Gwendolyn’s vivacious artworks are instantly recognisable with her distinct use of colour. Her work featured at the prestigious Menuhin Concert Hall, Toulouse Lautrec, Vortex Jazz Club, album covers and in private art collections in the UK and abroad. She just held her first solo show and launched Limited Edition Prints.
@GwendolynKassenaar
https://www.instagram.com/gwendolynkassenaar/
https://www.facebook.com/gwendolynkassenaar/
https://www.youtube.com/@gwendolynkassenaar
www.gwendolynkassenaar.com
Emily Suzanne Shapiro is a bass clarinettist and clarinettist dedicated to exploring and creating new music. Originally from Canada, Emily pursued her studies at the University of British Columbia, Vancouver Academy of Music, Concordia University and the Domaine Forget academy. Emily has a special love for the sound and scope of bass instruments and constantly pushes the limits of what she can do on bass clarinet.

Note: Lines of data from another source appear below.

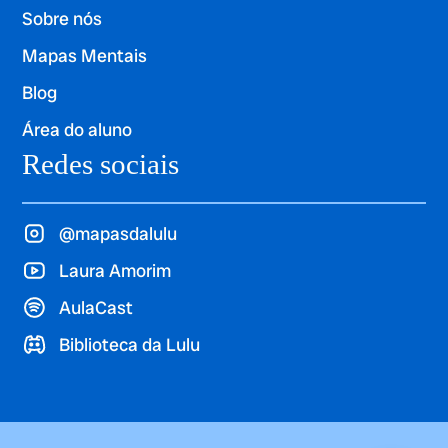
Sobre nós
Mapas Mentais
Blog
Área do aluno
Redes sociais
@mapasdalulu
Laura Amorim
AulaCast
Biblioteca da Lulu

Alongside performing contemporary music on bass clarinet, Emily is involved in many other musical endeavours. Composing and improvising are central to her career, and she has been an active performer of Balinese gamelan for 10 years and has also explored jazz, klezmer, rock and electroacoustics. She is always seeking out new artistic experiences to enrich and motivate her work.
Maggie Nicols joined London's legendary Spontaneous Music Ensemble in 1968 as a free improvisation vocalist. She then became active running voice workshops with an involvement in local experimental theatre. She later joined the group Centipede, led by Keith Tippets and in 1977, with musician/composer Lindsay Cooper, formed the remarkable Feminist Improvising Group. She continues performing and recording challenging and beautiful work, in music and theatre, either in collaborations with a range of artists (Irene Schweitzer, Joelle Leandre, Ken Hyder, Caroline Kraabel) as well as solo.
As composer and taegŭm (Korean flute) soloist, Dr Hyelim Kim has been using pioneering intercultural/interdisciplinary approaches through rooted in Korean traditional music.
As a taegŭm virtuoso, Kim was selected as an ‘emerging artist’ by the Korean Arts Council and as the Kumho Young Artist, has been invited to perform a live session with Nils Frahm on BBC Radio 3’s celebrated Late Junction, and was the soloist on the world premier of a taegŭm concertino performed with the Orchestre de chambre de Paris, to name a few. She has also won prizes at various acclaimed competitions, including the Gold Medal at the Korean National Taegŭm Competition and the 1st prize at the Korean National Chongro Music Competition. Kim has performed at various prestigious festivals worldwide, including the London Jazz Festival, Melbourne Women’s Festival (Melbourne), China International Bamboo Flute Festival (Yuping), the World Classics (England), the Shubbak Festival (London), and the Creativity Unlimited Festival (Sydney). Kim is a regular member of the Third Orchestra (Barbican Centre).
Kim has extended her musical practice to the interdisciplinary sphere. ‘Korean Music with Nature’ is a series of videos she directed and performed in with support from the Korean Ministry of Culture, and PRS Foundation (UK) funded her ‘Dansang’ short films, which won the Best Music Award at the Experimental, Dance & Music Film Festival (Los Angeles) in 2021. Some of Kim’s projects have been documented in her monograph ‘Tradition and Creativity in Korean Taegŭm Flute Performance’ published by Routledge in 2021.